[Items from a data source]

┏━━

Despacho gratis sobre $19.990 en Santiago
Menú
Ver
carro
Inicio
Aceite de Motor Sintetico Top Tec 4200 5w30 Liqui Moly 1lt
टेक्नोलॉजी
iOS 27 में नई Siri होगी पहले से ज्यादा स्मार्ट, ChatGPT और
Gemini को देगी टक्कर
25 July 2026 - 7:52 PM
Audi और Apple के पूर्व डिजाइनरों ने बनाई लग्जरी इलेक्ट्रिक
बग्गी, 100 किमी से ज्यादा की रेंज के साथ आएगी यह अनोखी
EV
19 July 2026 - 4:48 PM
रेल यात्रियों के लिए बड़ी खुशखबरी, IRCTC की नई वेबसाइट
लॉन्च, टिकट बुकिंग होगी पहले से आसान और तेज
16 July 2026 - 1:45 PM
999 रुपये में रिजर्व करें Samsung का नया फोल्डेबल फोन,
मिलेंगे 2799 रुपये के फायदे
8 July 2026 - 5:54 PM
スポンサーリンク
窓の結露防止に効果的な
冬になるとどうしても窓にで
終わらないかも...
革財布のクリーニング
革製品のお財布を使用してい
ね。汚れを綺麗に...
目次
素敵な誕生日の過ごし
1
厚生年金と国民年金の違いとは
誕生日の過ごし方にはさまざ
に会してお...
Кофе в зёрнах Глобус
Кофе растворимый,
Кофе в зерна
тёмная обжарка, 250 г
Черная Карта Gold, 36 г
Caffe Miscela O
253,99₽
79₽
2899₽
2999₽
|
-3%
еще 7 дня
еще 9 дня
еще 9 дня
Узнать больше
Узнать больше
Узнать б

┗━━
┏━━

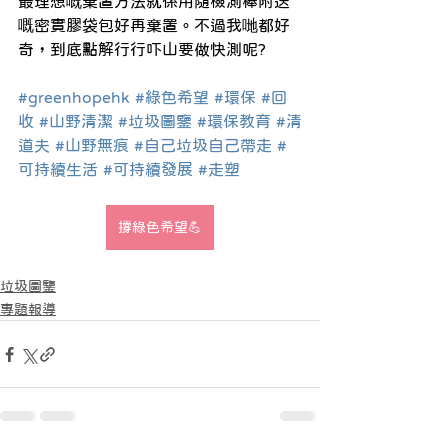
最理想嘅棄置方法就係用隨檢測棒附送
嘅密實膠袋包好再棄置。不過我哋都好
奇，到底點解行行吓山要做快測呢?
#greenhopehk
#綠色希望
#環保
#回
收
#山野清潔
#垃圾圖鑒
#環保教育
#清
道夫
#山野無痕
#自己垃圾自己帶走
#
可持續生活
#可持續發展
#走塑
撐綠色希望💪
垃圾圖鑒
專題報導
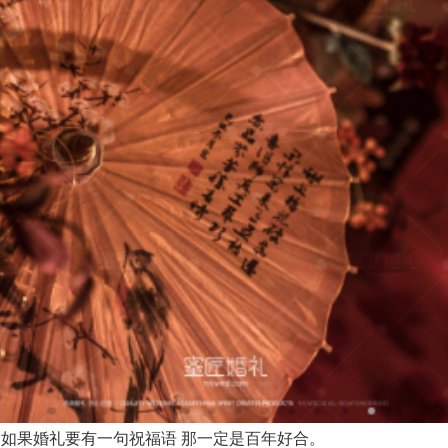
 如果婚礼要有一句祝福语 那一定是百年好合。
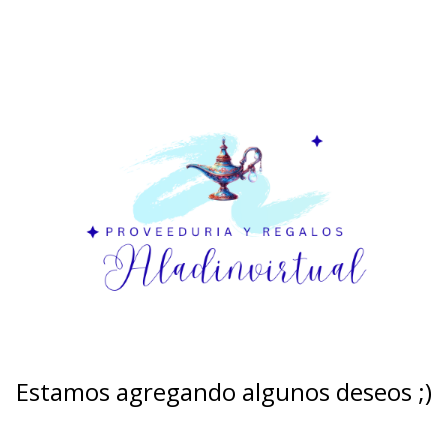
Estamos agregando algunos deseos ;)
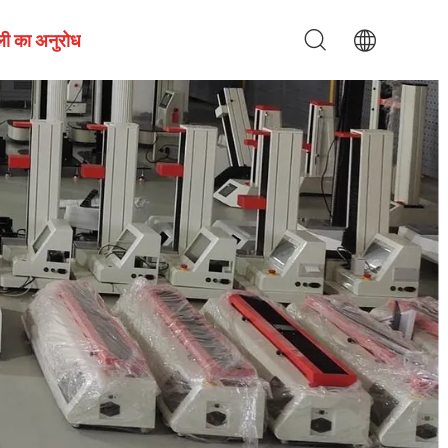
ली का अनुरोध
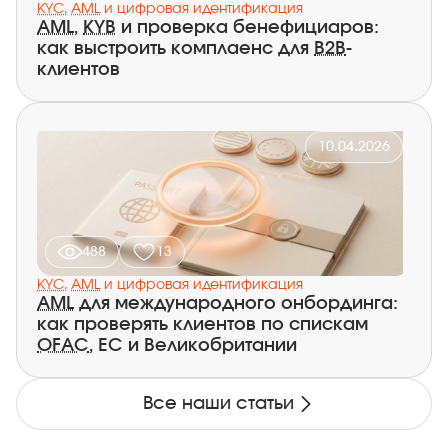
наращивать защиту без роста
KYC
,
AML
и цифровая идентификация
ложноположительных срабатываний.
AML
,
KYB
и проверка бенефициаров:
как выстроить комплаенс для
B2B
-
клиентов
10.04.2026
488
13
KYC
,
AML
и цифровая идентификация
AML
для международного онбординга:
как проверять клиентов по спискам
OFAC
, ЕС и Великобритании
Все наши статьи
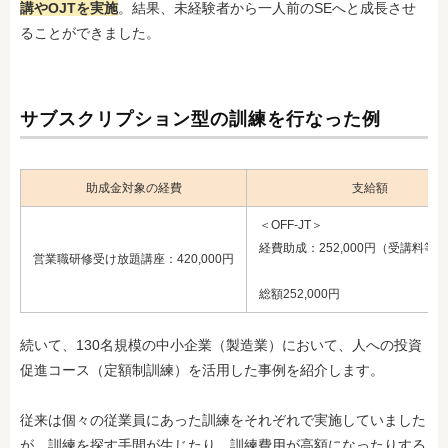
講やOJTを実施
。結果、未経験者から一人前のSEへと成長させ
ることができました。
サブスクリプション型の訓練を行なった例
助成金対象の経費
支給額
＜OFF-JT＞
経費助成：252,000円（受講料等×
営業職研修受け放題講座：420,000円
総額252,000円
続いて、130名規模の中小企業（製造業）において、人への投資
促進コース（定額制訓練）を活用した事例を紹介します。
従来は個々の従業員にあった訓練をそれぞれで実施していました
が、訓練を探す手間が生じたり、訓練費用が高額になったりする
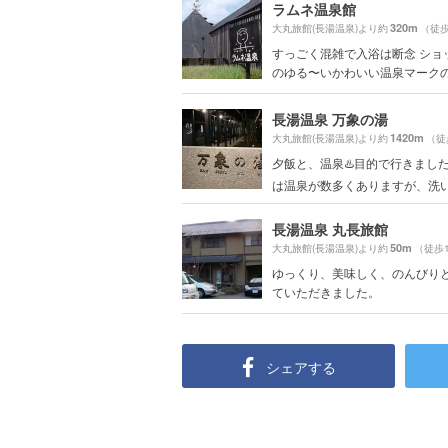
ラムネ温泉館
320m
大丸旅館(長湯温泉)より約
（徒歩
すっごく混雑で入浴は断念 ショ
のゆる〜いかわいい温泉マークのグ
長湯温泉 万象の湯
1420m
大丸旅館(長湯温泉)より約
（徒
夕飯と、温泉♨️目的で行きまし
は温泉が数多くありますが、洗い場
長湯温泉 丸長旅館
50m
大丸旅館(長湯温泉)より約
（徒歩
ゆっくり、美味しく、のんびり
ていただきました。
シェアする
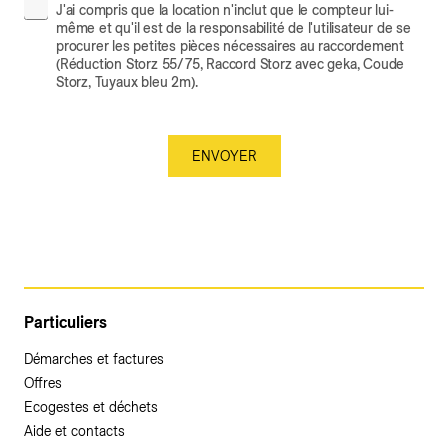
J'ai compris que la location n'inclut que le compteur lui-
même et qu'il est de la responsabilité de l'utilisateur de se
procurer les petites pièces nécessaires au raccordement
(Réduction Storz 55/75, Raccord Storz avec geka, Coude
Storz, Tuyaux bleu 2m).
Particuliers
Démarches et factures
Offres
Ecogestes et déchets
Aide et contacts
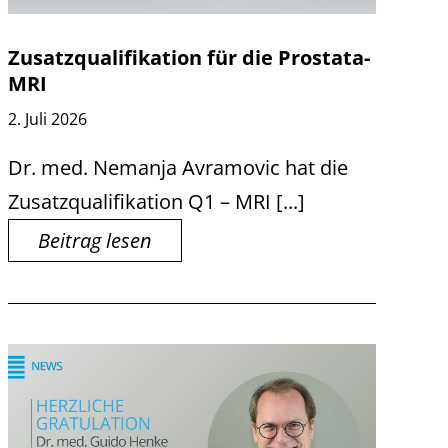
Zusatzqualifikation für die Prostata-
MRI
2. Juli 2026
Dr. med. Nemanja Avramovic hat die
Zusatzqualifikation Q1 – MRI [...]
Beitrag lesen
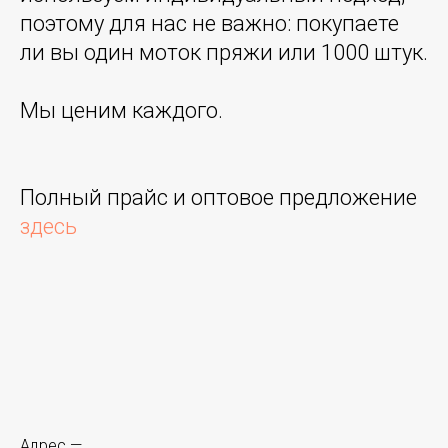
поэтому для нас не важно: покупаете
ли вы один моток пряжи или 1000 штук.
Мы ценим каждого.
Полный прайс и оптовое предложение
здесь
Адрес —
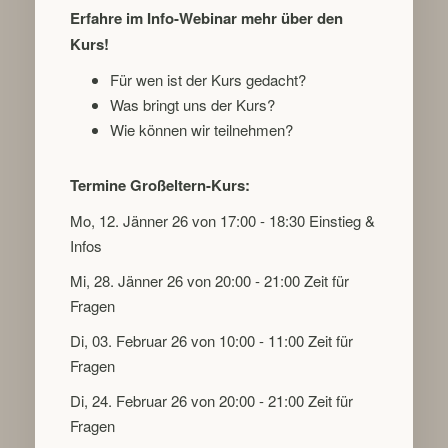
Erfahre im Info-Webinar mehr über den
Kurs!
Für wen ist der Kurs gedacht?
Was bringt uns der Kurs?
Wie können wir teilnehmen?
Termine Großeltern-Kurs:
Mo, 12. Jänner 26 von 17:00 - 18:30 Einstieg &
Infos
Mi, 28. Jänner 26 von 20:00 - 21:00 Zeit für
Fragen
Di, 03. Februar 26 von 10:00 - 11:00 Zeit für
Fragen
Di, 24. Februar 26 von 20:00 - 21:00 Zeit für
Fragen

┗━━
┏━━

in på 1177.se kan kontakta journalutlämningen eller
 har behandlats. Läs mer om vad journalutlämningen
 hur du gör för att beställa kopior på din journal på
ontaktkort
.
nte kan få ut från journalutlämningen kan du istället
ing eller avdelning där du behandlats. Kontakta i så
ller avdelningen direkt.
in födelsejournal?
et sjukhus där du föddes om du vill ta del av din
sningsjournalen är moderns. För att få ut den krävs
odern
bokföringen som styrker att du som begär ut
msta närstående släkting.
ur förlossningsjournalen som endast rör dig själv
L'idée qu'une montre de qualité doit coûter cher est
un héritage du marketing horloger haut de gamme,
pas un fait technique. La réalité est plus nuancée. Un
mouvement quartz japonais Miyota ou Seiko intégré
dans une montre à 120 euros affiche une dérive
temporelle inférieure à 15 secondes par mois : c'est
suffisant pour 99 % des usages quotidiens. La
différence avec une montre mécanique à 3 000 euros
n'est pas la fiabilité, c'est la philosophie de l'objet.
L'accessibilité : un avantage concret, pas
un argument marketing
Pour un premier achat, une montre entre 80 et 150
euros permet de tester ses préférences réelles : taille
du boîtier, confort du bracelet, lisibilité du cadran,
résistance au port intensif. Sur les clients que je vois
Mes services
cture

┗━━

_Exercise requirements_
What are the lines above, starting at the one with "har behandlats. Läs" and ending at the one with "et sjukhus där"? Give them again exactly, and only them.

_Response to this task_
 har behandlats. Läs mer om vad journalutlämningen
 hur du gör för att beställa kopior på din journal på
ontaktkort
.
nte kan få ut från journalutlämningen kan du istället
ing eller avdelning där du behandlats. Kontakta i så
ller avdelningen direkt.
in födelsejournal?
et sjukhus där du föddes om du vill ta del av din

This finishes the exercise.